Here’s to the first meal of the day… with eggs!
This is my second frittata recipe and I’m thrilled to share it with you!
I’ve always been a huge fan of eggs. I love them pretty much any way, except raw (or green eggs with ham… as Liz just pointed out).
Frittata is the perfect make-ahead meal or snack because you can prepare a large portion; eat some hot, right away, and portion up the remainder for quick-ready meals.
As if that’s not already good enough, it’s a bonus that frittata tastes great hot or cold, and it pairs well with a salad, steamed veggies or pretty much any favourite side dish. It’s so versatile!
Is it easy to make a frittata?
There are few ways to make frittata. Our chorizo and spinach frittata recipe was made in a cast iron pan. It starts on the stovetop and ends in the oven.
For today’s recipe, I did the sautéing in a pan, and then it’s fully baked in the oven in a baking dish. I’m not sure I prefer one method over the other. Both methods are easy and the end result is delicious.
On the go meals
Since we’re on the topic of the first meal of the day, let’s talk missed meals. I’ve been guilty of this myself many times.
Mornings are usually a blur… wake up the kids, make them breakfast, pack lunches, make sure everyone’s on track to leave on time… it’s the usual morning chaos.
Weekday breakfasts for myself have always been a bit of an afterthought. After finding out I have diabetes in February, missing breakfast or having unhealthy filler is no longer an option for me if I want to stay healthy and control my blood sugar levels.
Healthy breakfast options
There are a couple of breakfast staples, in my current recipe arsenal, that help me stay on track for breakfast.

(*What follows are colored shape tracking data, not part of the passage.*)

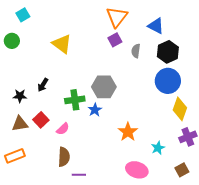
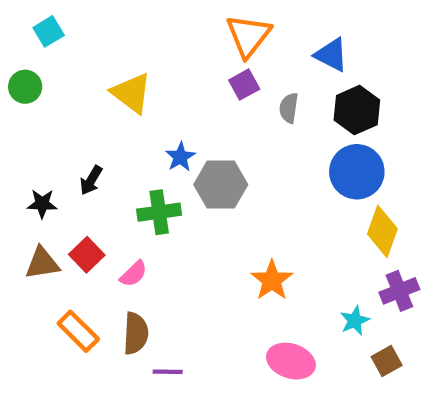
blue star: (95, 110) -> (180, 157), moved
cyan star: (158, 148) -> (355, 321), moved
orange rectangle: (15, 156) -> (78, 331), moved, turned 66

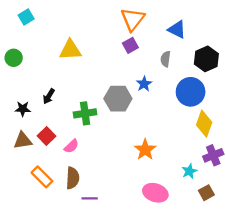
green circle: (25, 87) -> (14, 58), moved
yellow triangle: (131, 93) -> (70, 50), turned -40
gray semicircle: (289, 108) -> (166, 59), moved
black hexagon: (357, 110) -> (206, 59), moved
blue star: (180, 157) -> (144, 84), moved

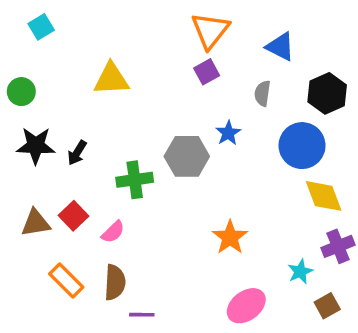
black star: (23, 109) -> (36, 146), moved, size x1.5
yellow diamond: (204, 124) -> (324, 196), turned -40
pink ellipse: (155, 193) -> (246, 306), turned -55

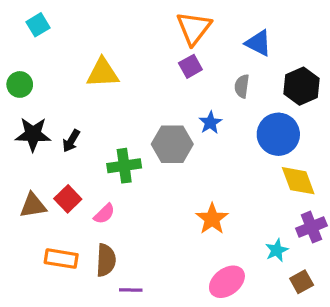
orange rectangle: (66, 281) -> (61, 259), turned -36

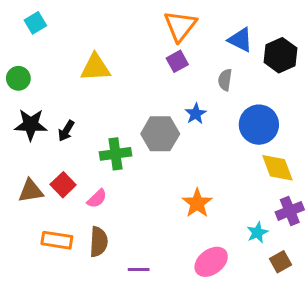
black hexagon: (302, 86) -> (280, 55), moved
purple line: (131, 290) -> (139, 269), moved

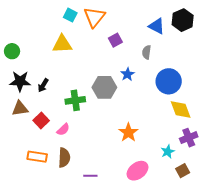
cyan square: (35, 23) -> (70, 15), moved, turned -32
orange triangle: (180, 26) -> (94, 17), moved
black hexagon: (280, 55) -> (183, 20), moved
brown triangle: (31, 191) -> (20, 108), moved

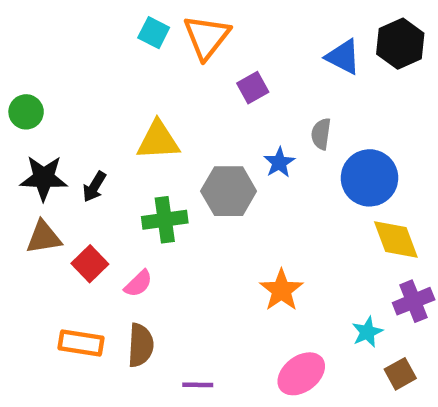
yellow triangle: (62, 44) -> (158, 140), moved
gray semicircle: (147, 52) -> (321, 134), moved

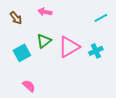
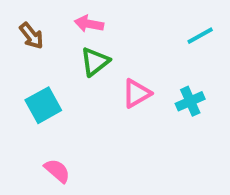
green triangle: (44, 41) -> (95, 62), moved
pink triangle: (69, 47) -> (137, 93), size x0.7

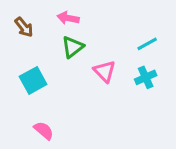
cyan line: (200, 36) -> (147, 44), moved
pink triangle: (137, 93) -> (105, 71), turned -45

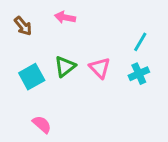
cyan line: (147, 44) -> (140, 42), turned -30
green triangle: (73, 47) -> (65, 66), moved

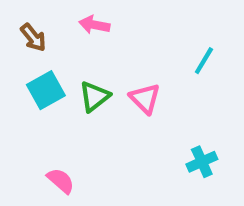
cyan cross: (139, 74) -> (202, 162), moved
cyan square: (32, 77) -> (46, 90), moved

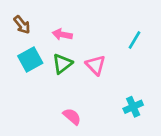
pink arrow: (94, 25) -> (62, 34), moved
pink semicircle: (61, 181) -> (72, 116), moved

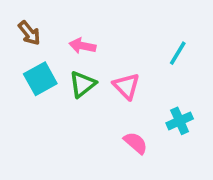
cyan cross: (133, 107) -> (180, 121), moved
pink semicircle: (72, 116) -> (136, 143), moved

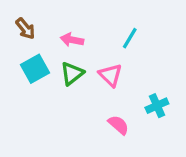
cyan line: (178, 53) -> (130, 38), moved

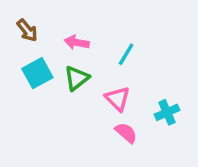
cyan line: (130, 38) -> (126, 54), moved
pink triangle: (110, 75) -> (118, 99), moved

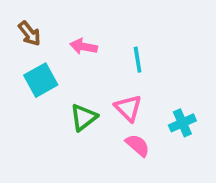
cyan line: (126, 54) -> (138, 60), turned -40
green triangle: (77, 78) -> (84, 117), moved

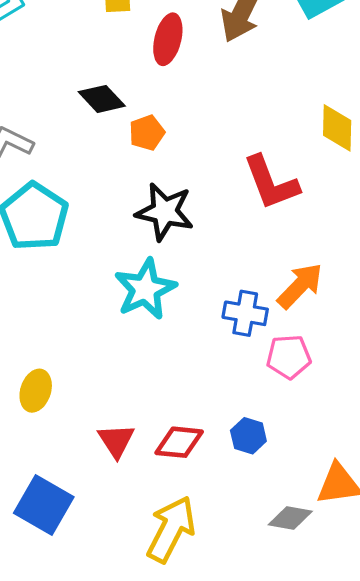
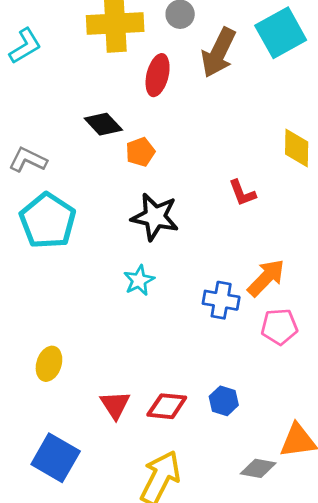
red L-shape: (271, 183) -> (242, 193), size x0.6
cyan star: (145, 289) -> (139, 280), size x0.6
pink pentagon: (289, 357) -> (279, 327), moved

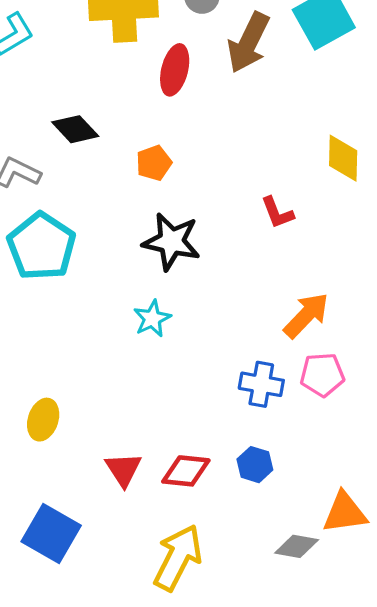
black diamond: (103, 124) -> (75, 129), moved
blue cross: (221, 300) -> (261, 384), moved

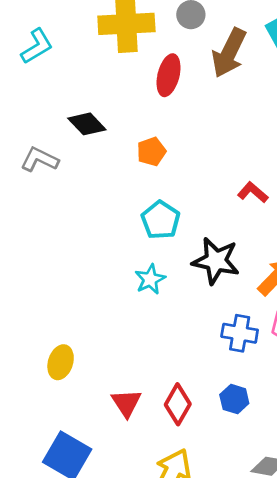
red L-shape: (277, 213) -> (253, 192), turned 152
black star: (171, 242) -> (216, 261), moved
cyan pentagon: (42, 246) -> (161, 220), moved, size x0.7
red diamond: (186, 471) -> (178, 404), turned -66

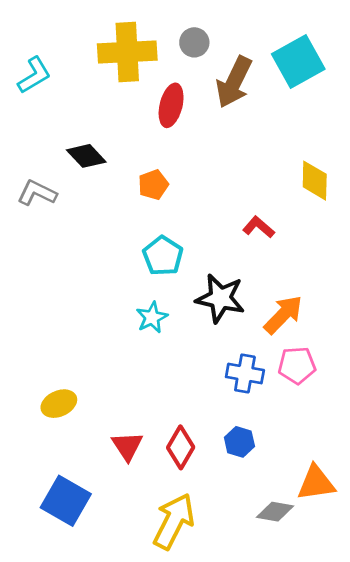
yellow ellipse: (61, 362) -> (59, 404), turned 48

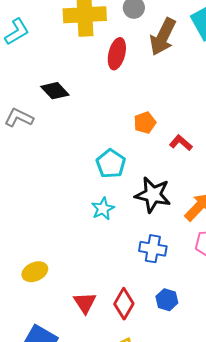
orange pentagon: (153, 185) -> (145, 123), moved
blue cross: (245, 373) -> (153, 249), moved

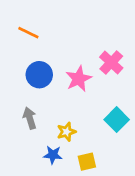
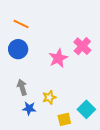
blue circle: (39, 75) -> (18, 49), moved
cyan square: (117, 120) -> (86, 109), moved
blue star: (53, 155) -> (29, 108), moved

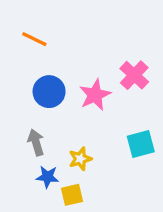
blue circle: (18, 49) -> (49, 92), moved
cyan square: (86, 109) -> (141, 144), moved, turned 30
yellow square: (64, 119) -> (72, 195), moved

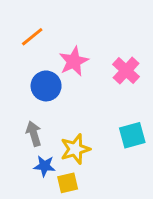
orange line: (34, 39) -> (32, 37), turned -65
pink star: (95, 95) -> (74, 61), moved
yellow star: (80, 159) -> (75, 149), size x1.4

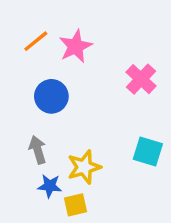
pink star: (74, 61) -> (76, 46), moved
cyan square: (132, 135) -> (148, 152), turned 32

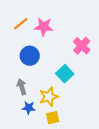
pink star: (76, 46) -> (44, 27), turned 30
cyan square: (148, 152) -> (65, 74), moved, turned 30
yellow square: (76, 205) -> (53, 118), moved

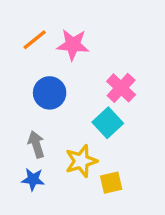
pink cross: (82, 46) -> (121, 88), moved
blue star: (29, 108) -> (33, 179), moved
yellow square: (53, 118) -> (111, 183), moved

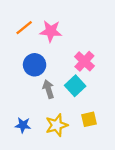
gray arrow: (36, 144) -> (48, 89), moved
yellow star: (81, 161) -> (57, 125), moved
yellow square: (111, 183) -> (89, 119), moved

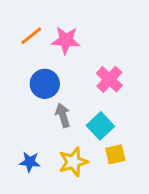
cyan square: (75, 86) -> (100, 126), moved

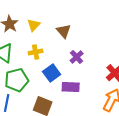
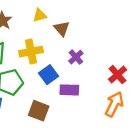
yellow triangle: (34, 25) -> (40, 15), moved, turned 32
yellow cross: (36, 52) -> (31, 52), size x1.5

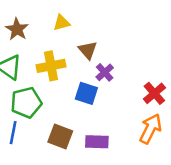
brown triangle: (62, 29) -> (88, 50), moved
blue square: (49, 75) -> (86, 93), moved, turned -36
purple rectangle: (69, 90) -> (97, 142), moved

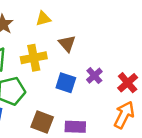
purple cross: (105, 72) -> (94, 76), moved

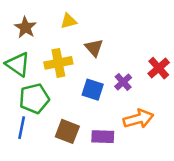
red cross: (128, 83) -> (159, 68), moved
orange arrow: (124, 115) -> (138, 119), moved, turned 48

Overnight oats and frittata. They’re both make-ahead meals, they’re nutritious, they keep me feeling full and they’re easy to eat quickly during the morning ‘scramble’ (see what I did there?).
I can prepare these meals on a Sunday night, and know that for the next 3 or 4 days, I don’t have to worry about missing such an important meal. Also, I’ve been tracking my blood glucose before and after these meals, and so far, I haven’t seen any spikes.
Our bodies are all different… test, test, test!
Everyone’s body works differently, and what’s working for me may not work the same way for everyone, so please check your glucose levels when experimenting with new foods, to make sure they’re the right options for you.
I’ve mentioned diabetes a few times now, but please consider these as healthy options for anyone.
Choose nutritious meals to kickstart your days, and always eat well, friends.
Mushroom and pepper frittata
Ingredients
- 7 tbsp unsalted butter
- 1/2 cups chopped red onion
- 1 clove garlic minced
- 1 1/2 cups chopped red peppers
- 2 1/2 cups chopped mushrooms
- 1 tsp kosher salt
- 1/2 tsp freshly ground black pepper
- 2 cups chopped broccoli
- 12 large eggs
- 1 1/2 cups shredded cheddar cheese
- 3/4 cups buttermilk
Instructions
- Preheat the oven to 350 ºF.
- Butter/grease the inside of a deep 12 inch (30.5 cm) by 10 inch (25.5 cm) baking dish and set aside.
- In a medium bowl, beat the eggs with a whisk.
- Add the cheese and buttermilk to the eggs, and whisk until well combined. Set aside.
- Melt the butter in a large pan on medium heat.
- Add the onions and garlic and cook for about three minutes or until the onions starts to soften.
- Add red peppers, mushrooms, salt and pepper and cook for about 7 minutes, stirring occasionally.
- Add the broccoli and cook for another 2 minutes.
- Pour the sautéed mixture into the baking dish.
- Pour the egg mixture over the sautéed mixture.
- Give the ingredients a quick stir with a spoon and place the baking dish on the middle rack of the hot oven.
- Bake for 40 to 45 minutes or until the frittata looks set and the edges start to brown.
- Serve hot or cold, on its own or with a favourite side. Enjoy!